Une experte pakistanaise explique que ces groupes armés savent exploiter ce ressentiment. En offrant un sentiment d’appartenance, une identité ou même une rémunération, ils attirent des jeunes désœuvrés. Ce phénomène est d’autant plus préoccupant que les autorités talibanes, malgré leurs déclarations, semblent incapables – ou peu enclines – à soutenir ces populations.

  • Pauvreté extrême : Près de 50 % des Afghans vivent sous le seuil de pauvreté.
  • Chômage des jeunes : Environ 25 % des 15-29 ans sont sans emploi.
  • Exclusion sociale : Les rapatriés, souvent nés à l’étranger, se sentent étrangers en Afghanistan.
  • Recrutement ciblé : Les groupes armés exploitent le désespoir et le ressentiment.

Une Menace qui Dépasse les Frontières

La situation en Afghanistan ne concerne pas seulement la région. L’Europe, en particulier, craint les répercussions de cette crise. Plusieurs attentats déjoués entre 2023 et 2025 en Europe ont été liés à l’EI-K, ce qui renforce les inquiétudes. Une source diplomatique européenne évoque une véritable bombe à retardement pour le continent.

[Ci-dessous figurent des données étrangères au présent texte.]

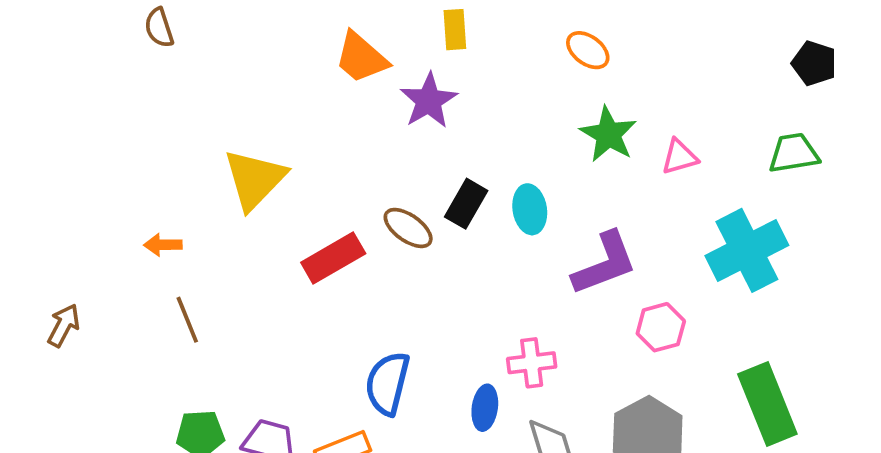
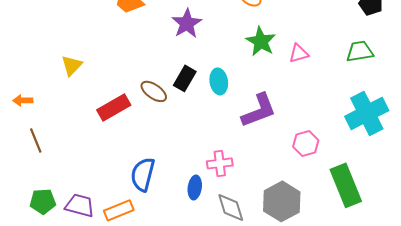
purple star: (429, 101) -> (187, 23), moved
yellow triangle: (255, 179) -> (72, 65), size x0.6
cyan cross: (747, 250) -> (367, 113), moved
pink hexagon: (661, 327) -> (306, 143), moved

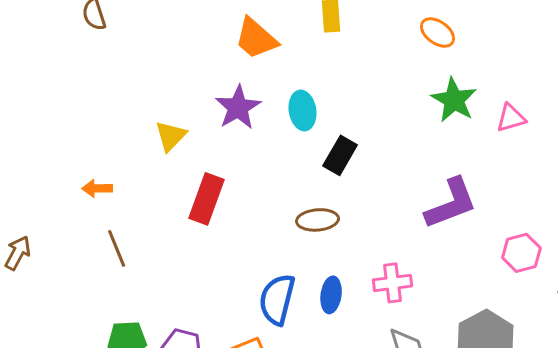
purple star: (187, 23) -> (238, 107), moved
cyan ellipse: (219, 81) -> (303, 110), moved
brown ellipse: (154, 91) -> (318, 220), moved, turned -40
red rectangle: (114, 107) -> (207, 199), moved, turned -40
blue ellipse: (195, 187) -> (331, 295), moved

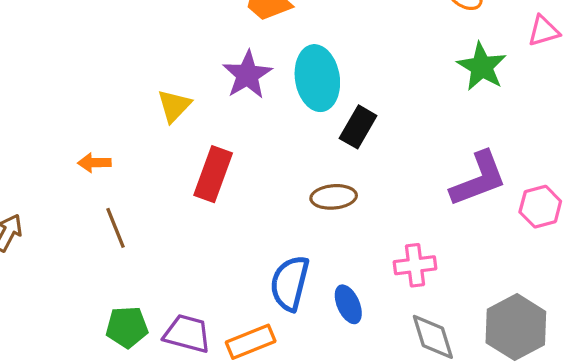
cyan ellipse: (303, 110) -> (317, 78), size x1.5
pink triangle: (511, 118) -> (544, 31), moved
pink hexagon: (521, 253) -> (540, 207), moved
blue ellipse: (331, 295) -> (348, 304), moved, turned -32

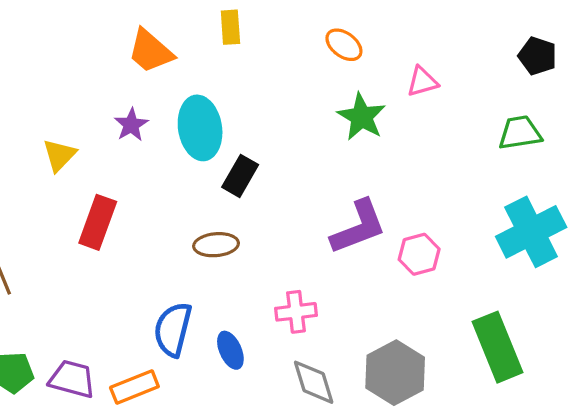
purple star: (247, 75) -> (131, 125), size x0.7

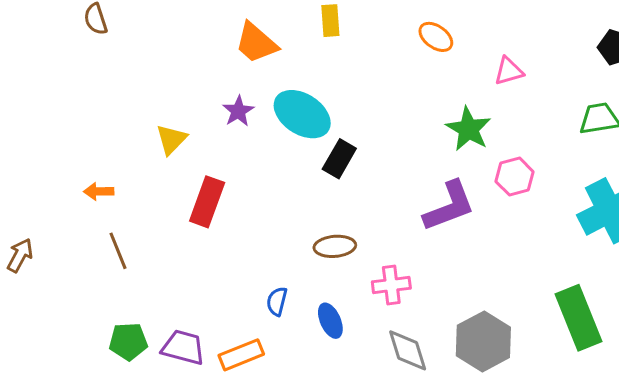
green star: (362, 117) -> (469, 129), moved
cyan ellipse: (200, 128) -> (302, 114), turned -48
brown ellipse: (216, 245) -> (335, 246), moved
pink hexagon: (419, 254) -> (515, 177), moved
blue semicircle: (173, 329) -> (277, 301), size x0.6

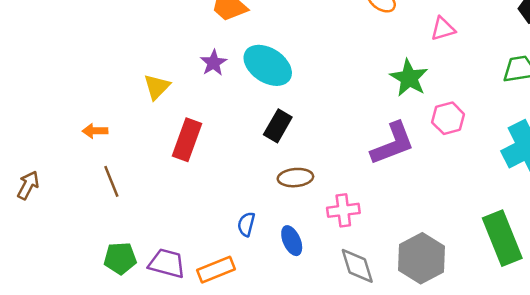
black rectangle: (339, 159) -> (278, 126), moved

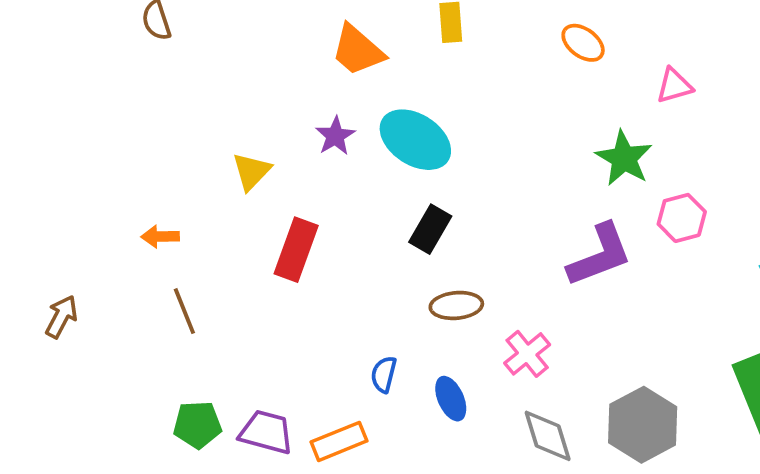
pink cross: (343, 210) -> (527, 354), turned -32

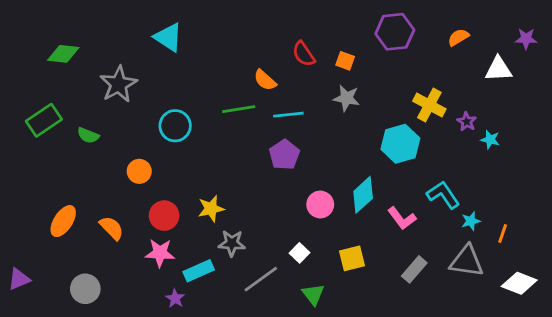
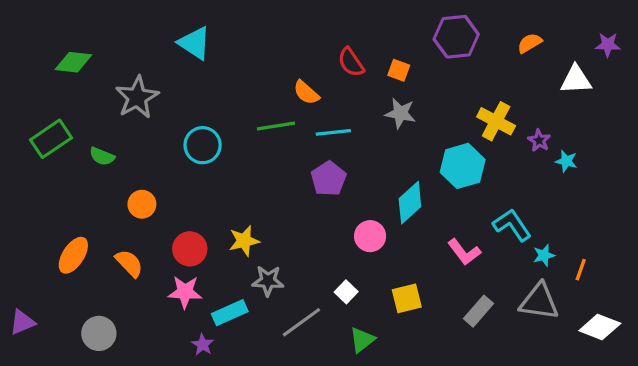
orange circle: (139, 171) -> (142, 204), moved
cyan diamond: (363, 195) -> (410, 203), moved
green triangle: (313, 294) -> (362, 340), turned 30

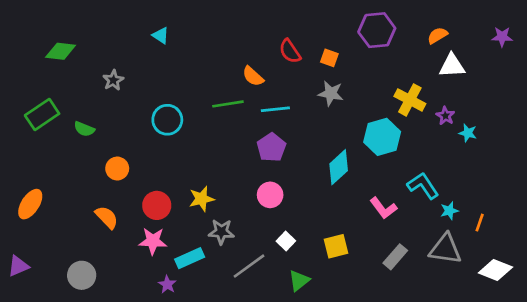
cyan triangle: (195, 43) -> (161, 35), size x0.6
white triangle: (576, 80) -> (452, 66), moved
gray star: (137, 97) -> (113, 80), size x0.6
pink circle: (370, 236) -> (270, 195), moved
orange ellipse: (73, 255) -> (30, 204), moved

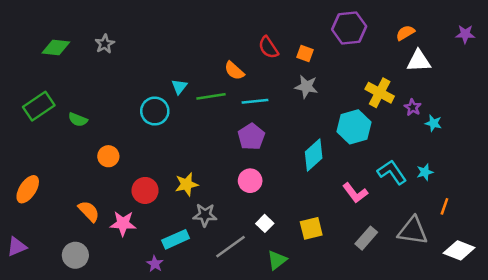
cyan triangle: (161, 35) -> (179, 87), moved, turned 35
gray star: (113, 80) -> (105, 44), moved
cyan star: (449, 211) -> (425, 172), moved
orange semicircle: (107, 217) -> (89, 211), moved
pink star: (153, 241) -> (123, 223), moved

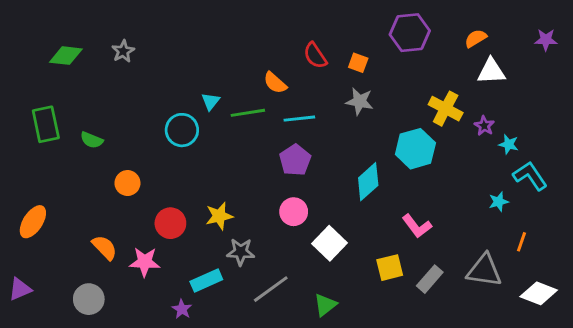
green rectangle: (39, 106) -> (46, 124), turned -68
cyan L-shape: (392, 172) -> (530, 176), moved
white square: (265, 223) -> (329, 243), moved, size x1.6
yellow square: (311, 228) -> (390, 268), moved

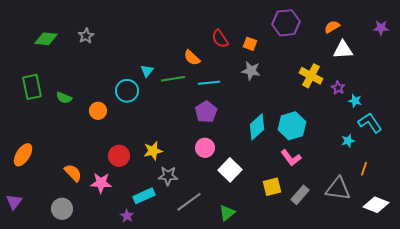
cyan hexagon: (415, 149) -> (292, 126), moved
orange circle: (127, 183) -> (98, 111), moved
purple triangle: (20, 289) -> (14, 202), turned -30

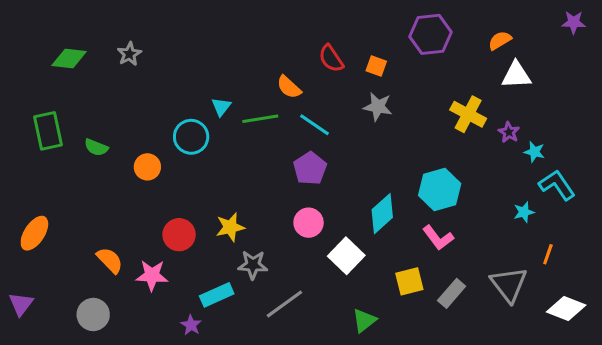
purple star: (381, 28) -> (574, 22), moved
cyan line: (209, 83) -> (315, 125), turned 40
cyan diamond: (257, 127) -> (382, 214), moved
gray triangle: (338, 189) -> (509, 284), turned 44
green triangle: (227, 213) -> (364, 321), moved

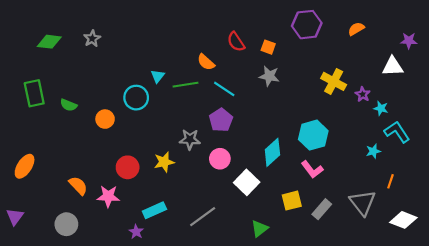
purple star: (574, 22) -> (409, 41), moved
white triangle: (516, 75) -> (393, 66), moved
gray star: (253, 265) -> (190, 139), moved

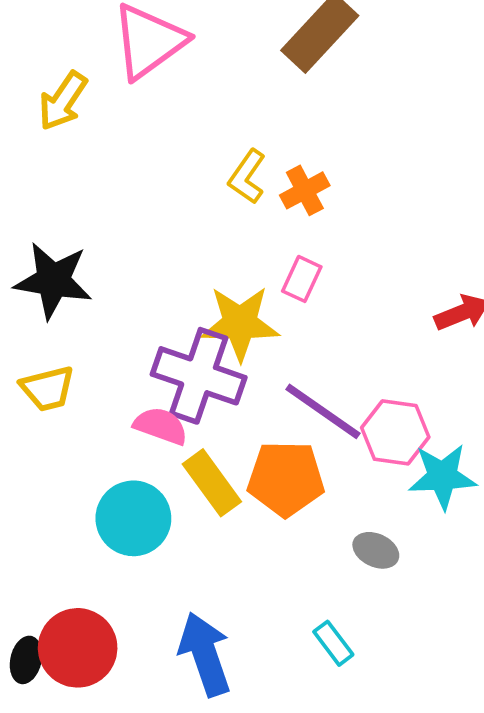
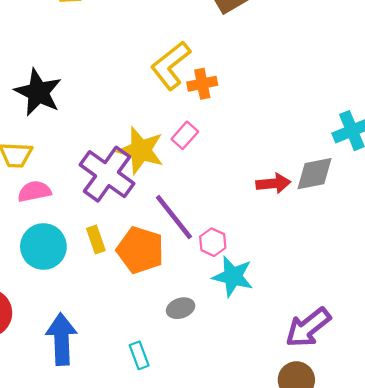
yellow L-shape: (247, 177) -> (171, 65), size x1.5
pink semicircle: (161, 426) -> (34, 191), moved, turned -48
pink hexagon: (395, 432) -> (213, 242), size x0.7
yellow rectangle: (212, 483) -> (96, 239), size x0.7
gray ellipse: (376, 550) -> (181, 308), turned -60

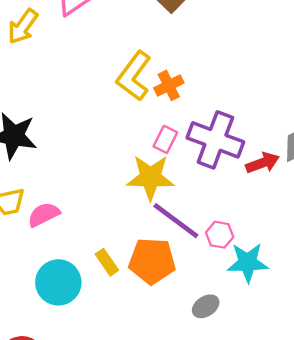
yellow star: (141, 150) -> (151, 177), moved
purple cross: (107, 174) -> (215, 140), moved
pink semicircle: (34, 191) -> (44, 215), moved

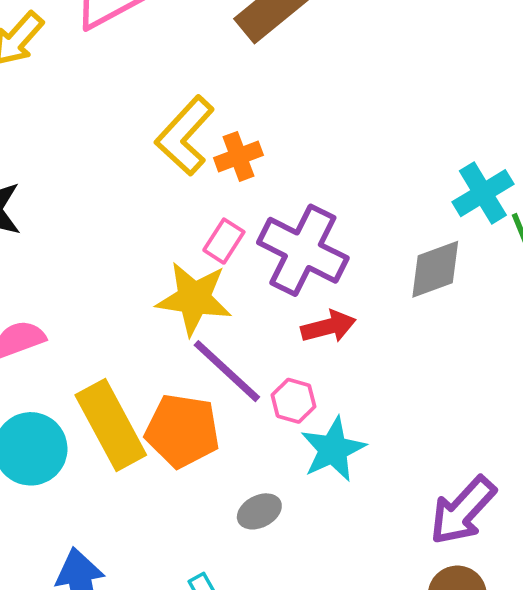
red arrow: (263, 163) -> (328, 327), moved
yellow rectangle: (107, 262) -> (111, 425), size x2.0
cyan star: (248, 262) -> (333, 449), turned -30

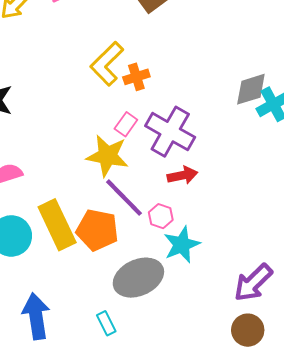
gray diamond: (435, 269) -> (251, 89), moved
gray ellipse: (259, 511) -> (138, 278), size x2.0

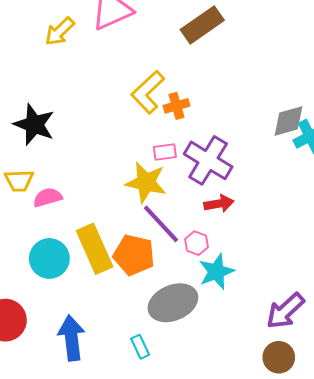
pink rectangle: (126, 124) -> (165, 152), turned 45

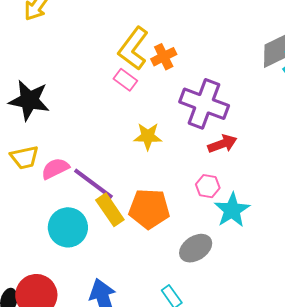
pink rectangle: (165, 152) -> (125, 80), moved, turned 55
yellow star: (146, 182) -> (148, 136), size x0.7
purple line: (161, 224) -> (93, 184), moved
yellow rectangle: (95, 249) -> (110, 210), size x0.7
gray ellipse: (173, 303) -> (196, 248), size x0.7

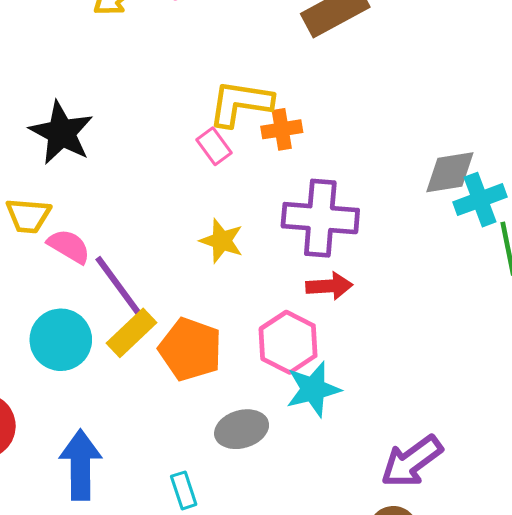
yellow L-shape: (133, 48) -> (240, 103), turned 45
purple cross: (204, 104) -> (320, 218), turned -33
pink semicircle: (55, 169) -> (69, 246), turned 40
pink hexagon: (208, 186) -> (288, 342), size x1.6
yellow rectangle: (110, 210) -> (132, 333), turned 64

La Russie, qui entretient des relations avec le gouvernement taliban, partage ces préoccupations. Selon des responsables russes, l’Afghanistan abrite environ 23 000 combattants appartenant à une vingtaine d’organisations différentes. Les camps d’entraînement de l’EI-K, situés principalement dans l’est et le nord du pays, sont particulièrement redoutés.

Groupe Armé Nombre Estimé de Combattants Menace Principale
EI-K 2 000 Attentats internationaux
Talibans Pakistanais 6 000 Instabilité régionale

Quelles Solutions pour Éviter le Pire ?

Face à cette crise, les solutions semblent limitées. Les autorités talibanes, déjà débordées, manquent de ressources et de volonté pour intégrer les rapatriés. De leur côté, les organisations humanitaires, confrontées à une réduction drastique des financements internationaux, peinent à répondre aux besoins. Depuis janvier 2025, l’aide étrangère, notamment américaine, a fortement diminué, plongeant le secteur humanitaire dans une crise sans précédent.

Pour enrayer le risque de radicalisation, les experts s’accordent sur un point : il faut offrir un avenir digne aux rapatriés. Cela passe par des investissements massifs dans l’emploi, le logement et l’éducation. Cependant, sans un soutien international renouvelé, ces efforts risquent de rester lettre morte.

“Seul moyen d’enrayer ces recrutements : construire un futur digne pour les migrants grâce à l’aide étrangère.”

Indrika Ratwatte, coordinateur humanitaire de l’ONU

En attendant, l’Afghanistan reste un terrain miné, où la pauvreté et l’exclusion pourraient alimenter une nouvelle vague de violence. La communauté internationale, bien que consciente des enjeux, semble hésiter à agir. Pourtant, l’inaction pourrait avoir des conséquences dramatiques, non seulement pour l’Afghanistan, mais pour le monde entier.

L’Afghanistan, à la croisée des chemins, pourrait devenir le théâtre d’une nouvelle tragédie si rien n’est fait.

La situation des rapatriés afghans est un défi complexe, mêlant crise humanitaire, insécurité et instabilité régionale. Si les conditions ne s’améliorent pas, le risque de voir ces populations basculer dans les rangs des groupes armés est bien réel. La communauté internationale doit agir vite pour éviter que l’Afghanistan ne devienne, une fois de plus, un foyer de tensions mondiales.